The book is divided into five sections, two of which consist of single stories, the first section being one of these. This opening story, ‘Family Life’, is a typical mix of the mundane and the unusual. The first two pages describe an ordinary family gathering; only on the third page is it suggested that anything is untoward when the young boy, Armand, from whose point of view the story is being told sees a sight he “had often seen in these family get-togethers:”

“A boy would appear with a bandaged left hand. The bandage was always wrapped around his ring finger. Armand knew there was no longer a finger under the bandage, and that the bandage would eventually fall away, revealing a tiny, perfectly healed stump.”

Armand rebels against this family tradition with unexpected consequences. The other single story section (‘Centripetal Force’) is much more fantastic, though it too begins in a very ordinary way with a man attempting to leave his apartment. In this case, however, Monzo immediately hits us with the twist:

“The man has unsuccessfully been trying to leave his apartment since daybreak; whenever he opens the door the same thing happens: he can’t see the landing, only the hallway he is trying to leave at that exact moment.”

Monzo then plays with this idea across a number of characters and situations: ironically (and no doubt intentionally) the story that is about inwardness is the most sprawling in structure, moving from the original protagonist to two firemen, to a woman who is burying her husband.

Of the other stories, my favourite group is those which are built on the foundations of other stories. That one (‘Gregor’) is about a beetle who finds himself transformed into a fat boy sold me on the book immediately. The others tell of the Greeks inside the Trojan horse, William Tells’ son attempting to imitate his father, and a new version of the Robin Hood legend. All four are very funny.

The final section, however, probably contains the best stories. ‘Strategies’ collects three separate tales, like variations on a theme, all three presenting similar dilemmas: should the first candidate deliberately fail an exam? Should the second vote for or against himself in an election? Should the actor stop performing in a play he now despises? ‘The Lives of the Prophets’ is about a father and son who can see the future. In the father’s case his problem is that he cannot remember what he sees; in the son’s case he is again faced with a dilemma:

“He feels guilty that he said nothing. He watches them pulling corpses out of the rubble a thousand kilometres away and he thinks he made a big mistake not telling any of the powers that be…He only calms down when he realises that if he had, nobody would have believed him and all those people would have died anyway.”

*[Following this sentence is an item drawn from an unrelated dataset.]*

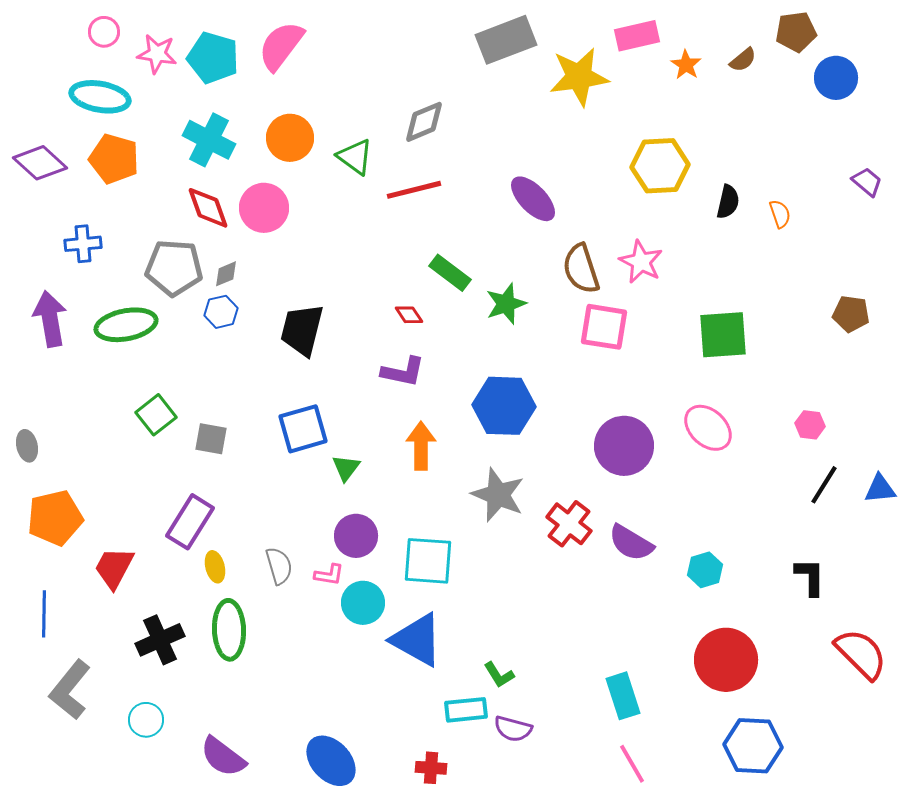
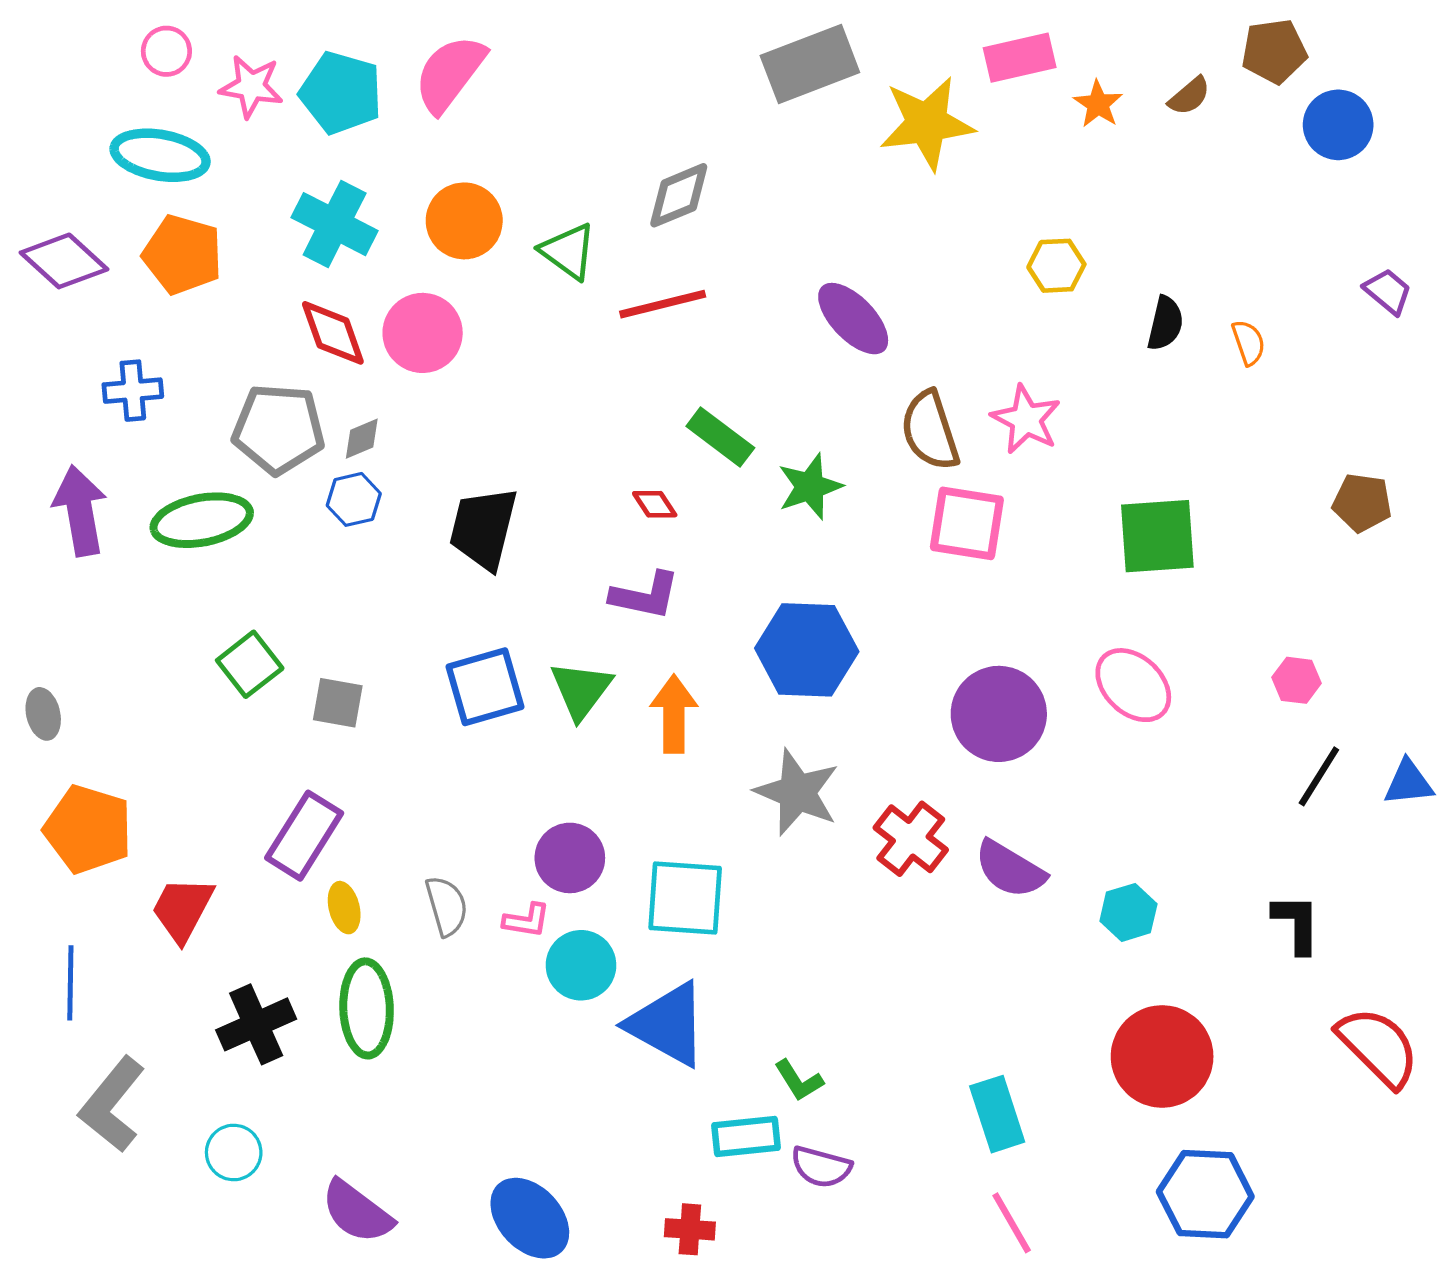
yellow hexagon: (660, 166) -> (1056, 266), size x0.6
green triangle: (346, 468) -> (581, 690), moved, size x1.4
orange pentagon: (55, 518) -> (88, 829), turned 30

Later he makes use of powers, but this decision cause problem too, particularly when his powers begin to fade. ‘During the War’ begins with the wonderful sentence:

“War broke out mid-morning.”

It is, however, about a war that doesn’t seem to be taking place: it is a state of mind rather than a series of actions. It is a good example of the way in which Monzo tackles serious themes with a deceptive lightness of touch.

Danger rating: only if you find laughing and thinking at the same time stressful, as these thought-provoking, amusing stories will have you doing both.


July 5, 2011

The Year of Reading Dangerously – Jean Echenoz

Lightning is the third in Jean Echenoz’s trilogy of biographical novels examining what might be loosely termed ‘genius’. Having covered art (in Ravel) and sport (in Running), Echenoz now turns his gaze to science with a fictionalised account of the life of Nikola Tesla. Each novel is brief and written in a deceptively casual, inclusive style, as established in the opening sentence:

“We all like to know, if possible, exactly when we were born.”

This tone remains unchanged throughout and, despite its informality (“Let’s try to understand it, this continuous current”), its unwavering neutrality and light irony creates a sense of inevitability, as if the story were being narrated by the friendly face of Fate.

I’m afraid to admit that my general knowledge of Tesla is largely limited to his supporting role in Christopher Priest’s The Prestige, later brought to life by David Bowie (in one of his few convincing roles) in Christopher Nolan’s film adaptation. This makes it difficult to verify the accuracy of Echenoz’s story – it seems, for example, a little too convenient that Tesla’s birth is signalled by a “gigantic lightning bolt” – but some cursory research suggests that it is factually correct. This makes it a little mystifying that Echenoz refers to his protagonist as Gregor throughout, and that the novel is labelled as having been ‘inspired’ by Tesla’s life.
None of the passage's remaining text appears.